Introduction#
Python custom virtual machine
As I wanted to continue my VM journey, I needed some changes and started once again from scratch, in Python this time.
This time I wanted to make a package with some purposes, with the following features:
- Exec compiled code
- Assemble code into compiled code
- Disassemble compiled code into assembly
VM workflow#
The idea as described above, as for me, required a CLI in order to be a one-for-all tool. I went for a Python package based on click
.
Here is an overview of what I thought of:
Instructions#
As usual, I implemented every instructions and used a global list for each one of them:
1INSTRUCTIONS = (
2 mov,
3 push,
4 pop,
5 add,
6 sub,
7 cmp,
8 call,
9 jmp,
10 _exit
11 )
Here is the code for the mov
instruction:
1def mov(vm, opcode):
2 # first arg is always a register
3 target = opcode >> (vm.opcode_size - 2) * 4 & 0xf
4 if target < 0 or target >= len(vm.regs.regs):
5 print(f"Unexpected value for target: {target}. Must be between 0 (included) and {len(vm.regs.regs)} (excluded).")
6 exit(1)
7
8 # second arg can be either a register, or a value
9 is_reg = opcode >> (vm.opcode_size - 3) * 4 & 0xf
10
11 if is_reg == 0:
12 value = opcode & (16 ** (vm.opcode_size - 3) - 1)
13 elif is_reg == 1:
14 index = opcode >> (vm.opcode_size - 4) * 4 & 0xf
15 if index < 0 or index >= len(vm.regs.regs):
16 print(f"Unexpected value for index: {index}. Must be between 0 (included) and {len(vm.regs.regs)} (excluded).")
17 exit(1)
18
19 value = vm.regs.get(index)
20
21 elif is_reg != 0 or is_reg != 1:
22 print(f"Unexpected value for is_reg: {is_reg}. Must be either 0 or 1.")
23 exit(1)
24
25 vm.regs.set(target, value)
VM#
As you may have noticed, my code is more object-oriented. In addition, I made a class for every components of the project.
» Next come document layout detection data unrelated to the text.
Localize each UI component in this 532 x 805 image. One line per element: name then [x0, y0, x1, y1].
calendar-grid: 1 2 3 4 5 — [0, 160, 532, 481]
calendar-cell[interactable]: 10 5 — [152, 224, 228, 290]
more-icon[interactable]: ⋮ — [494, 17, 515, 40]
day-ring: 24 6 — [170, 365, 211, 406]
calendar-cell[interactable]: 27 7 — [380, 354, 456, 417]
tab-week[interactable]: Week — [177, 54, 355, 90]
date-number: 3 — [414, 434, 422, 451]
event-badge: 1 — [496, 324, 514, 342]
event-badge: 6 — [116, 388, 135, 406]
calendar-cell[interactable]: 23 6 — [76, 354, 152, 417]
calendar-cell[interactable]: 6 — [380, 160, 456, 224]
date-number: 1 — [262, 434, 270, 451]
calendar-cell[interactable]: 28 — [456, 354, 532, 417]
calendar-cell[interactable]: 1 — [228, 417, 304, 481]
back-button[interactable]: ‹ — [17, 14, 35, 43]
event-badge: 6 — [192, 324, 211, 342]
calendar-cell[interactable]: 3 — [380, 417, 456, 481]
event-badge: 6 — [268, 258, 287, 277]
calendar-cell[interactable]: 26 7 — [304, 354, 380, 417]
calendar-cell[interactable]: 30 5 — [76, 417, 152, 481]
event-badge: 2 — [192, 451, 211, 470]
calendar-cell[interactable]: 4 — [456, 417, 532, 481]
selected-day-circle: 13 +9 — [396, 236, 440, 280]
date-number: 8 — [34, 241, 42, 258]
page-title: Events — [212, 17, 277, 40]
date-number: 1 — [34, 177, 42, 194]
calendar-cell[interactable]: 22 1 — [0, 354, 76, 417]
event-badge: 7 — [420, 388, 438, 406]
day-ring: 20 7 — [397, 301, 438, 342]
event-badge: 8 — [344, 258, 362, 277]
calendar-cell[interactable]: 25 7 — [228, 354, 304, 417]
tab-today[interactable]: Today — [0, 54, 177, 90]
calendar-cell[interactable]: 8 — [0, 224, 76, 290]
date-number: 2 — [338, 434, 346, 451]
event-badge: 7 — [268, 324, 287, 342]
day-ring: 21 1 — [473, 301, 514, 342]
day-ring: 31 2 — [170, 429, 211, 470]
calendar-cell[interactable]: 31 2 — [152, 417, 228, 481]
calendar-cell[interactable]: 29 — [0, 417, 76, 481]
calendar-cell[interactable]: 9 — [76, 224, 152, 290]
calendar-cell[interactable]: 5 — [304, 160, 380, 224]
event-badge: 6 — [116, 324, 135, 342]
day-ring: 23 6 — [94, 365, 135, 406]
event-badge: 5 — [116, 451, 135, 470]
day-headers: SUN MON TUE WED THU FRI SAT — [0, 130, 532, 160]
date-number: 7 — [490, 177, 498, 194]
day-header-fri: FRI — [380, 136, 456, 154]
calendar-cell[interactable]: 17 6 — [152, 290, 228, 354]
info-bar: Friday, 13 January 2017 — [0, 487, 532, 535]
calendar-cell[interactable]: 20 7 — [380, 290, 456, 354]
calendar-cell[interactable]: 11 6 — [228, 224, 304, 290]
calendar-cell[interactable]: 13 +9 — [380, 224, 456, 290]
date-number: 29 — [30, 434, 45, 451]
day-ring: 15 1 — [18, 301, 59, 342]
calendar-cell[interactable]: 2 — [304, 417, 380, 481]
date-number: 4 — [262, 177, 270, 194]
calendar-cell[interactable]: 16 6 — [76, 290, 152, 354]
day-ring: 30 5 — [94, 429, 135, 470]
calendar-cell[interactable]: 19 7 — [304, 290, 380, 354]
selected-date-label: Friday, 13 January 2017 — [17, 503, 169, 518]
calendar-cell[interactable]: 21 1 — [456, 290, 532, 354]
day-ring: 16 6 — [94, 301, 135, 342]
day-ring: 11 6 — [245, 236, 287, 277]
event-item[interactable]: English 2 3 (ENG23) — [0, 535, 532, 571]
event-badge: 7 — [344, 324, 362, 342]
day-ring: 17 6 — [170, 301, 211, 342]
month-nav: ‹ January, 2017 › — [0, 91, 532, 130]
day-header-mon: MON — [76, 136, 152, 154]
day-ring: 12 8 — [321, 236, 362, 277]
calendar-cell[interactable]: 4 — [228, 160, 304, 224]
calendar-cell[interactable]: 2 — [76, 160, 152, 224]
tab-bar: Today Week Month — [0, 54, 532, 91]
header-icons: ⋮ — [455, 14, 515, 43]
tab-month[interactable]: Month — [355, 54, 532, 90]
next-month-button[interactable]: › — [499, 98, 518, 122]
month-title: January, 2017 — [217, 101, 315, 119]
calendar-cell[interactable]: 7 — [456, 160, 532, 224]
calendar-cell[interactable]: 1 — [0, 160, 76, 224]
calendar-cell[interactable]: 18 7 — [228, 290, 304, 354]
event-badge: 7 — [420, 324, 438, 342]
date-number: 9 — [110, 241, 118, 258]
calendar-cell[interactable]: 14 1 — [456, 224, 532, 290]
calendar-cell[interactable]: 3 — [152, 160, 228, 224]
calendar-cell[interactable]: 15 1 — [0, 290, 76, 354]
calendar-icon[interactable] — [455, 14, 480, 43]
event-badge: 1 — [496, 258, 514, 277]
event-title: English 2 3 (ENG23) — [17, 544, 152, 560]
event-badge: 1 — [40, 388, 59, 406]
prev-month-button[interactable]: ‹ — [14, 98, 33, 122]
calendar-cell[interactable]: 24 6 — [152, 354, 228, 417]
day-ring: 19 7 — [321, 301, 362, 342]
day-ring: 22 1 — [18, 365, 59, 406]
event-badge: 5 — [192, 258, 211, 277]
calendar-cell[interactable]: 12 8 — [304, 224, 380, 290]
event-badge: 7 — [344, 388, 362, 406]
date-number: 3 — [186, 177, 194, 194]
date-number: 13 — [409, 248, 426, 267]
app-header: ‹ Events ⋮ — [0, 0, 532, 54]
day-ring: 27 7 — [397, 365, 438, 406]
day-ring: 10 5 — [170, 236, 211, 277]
Here is the constructor for my VM:
1class VM:
2 def __init__(self):
3 self.stack = Stack()
4 self.regs = Registers()
5 self.opcode_size = 8
Yes, as Python is more permissive than C, I asked myself “why not making the opcodes configurable?”, leading to this self.opcode_size
attribute.
In the future I would like to be able to fully manage the VM and making it really customizable, the same goes for the opcodes, the instructions, the stack, the heap…
There is not much more to look for this VM class, only the exec function, which redirects to the corresponding instruction.
Exec test#
Let’s first manually compile the following assembly code into our VM’s opcodes:
1add a, 0x1000 ; 0x30001000
2mov b, a ; 0x01100000
3sub b, 0x100 ; 0x41000100
We then exec this code:
1softmachine exec -s "0x30001000;0x01100000;0x41000100"
2===== VM =====
3Registers:
4a: 4096
5b: 3840
6c: 0
7d: 0
8flags: 0
Stack#
As I represented the stack as a list, it is trivial to push/pop values:
1class Stack:
2 def __init__(self, max_size=0xffffff):
3 self.stack = list()
4 self.max_size = max_size
5 self.size = len(self.stack)
6
7 def push(self, value):
8 if self.size < self.max_size:
9 self.stack.append(value)
10 self.update()
11
12 def pop(self):
13 if self.size > 0:
14 self.stack.pop()
15 self.update()
16
17 def update(self):
18 self.size = len(self.stack)
And here is the corresponding code for the pop
instruction:
1def pop(vm, opcode):
2 if vm.stack.size < 1:
3 print("Cannot pop, the stack is empty.")
4 exit(1)
5
6 # first arg is always a register
7 target = opcode >> (vm.opcode_size - 2) * 4 & 0xf
8 if target < 0 or target >= len(vm.regs.regs):
9 print(f"Unexpected value for target: {target}. Must be between 0 (included) and {len(vm.regs.regs)} (excluded).")
10 exit(1)
11
12 value = vm.stack.stack[-1]
13 vm.regs.set(target, value)
14 vm.stack.pop()
So yeah, this is way easier to implement a VM in Python, as it abstracts a lot of things. The drawback is the loss of memory management.
Performances#
Let’s talk a bit about performances.
To let myself track the differences regarding execution time, I made a stress test for the VM. Very simple in the first place because there are not that much features.
1class VM:
2 # ...
3
4 def stress_test(self, n):
5 for x in range(n):
6 INSTRUCTIONS[1](self, 0x10ffffff)
7 for x in range(n):
8 INSTRUCTIONS[2](self, 0x20000000)
This does n
times push 0xffffff
, then n
times pop a
. I wanted not to put push
and pop
in the same loop cycle, in order to monitor the memory usage in case of many allocations.
Here are the results on my machine:
1time softmachine stresstest -n 10000
2# softmachine stresstest -n 10000 0.07s user 0.01s system 98% cpu 0.077 total
3
4time softmachine stresstest -n 1000000
5# softmachine stresstest -n 1000000 1.13s user 0.03s system 99% cpu 1.164 total
6
7time softmachine stresstest -n 10000000
8# softmachine stresstest -n 10000000 10.79s user 0.18s system 99% cpu 10.983 total
The execution time seems – for the moment – to be linear, depending on the number of instructions to execute.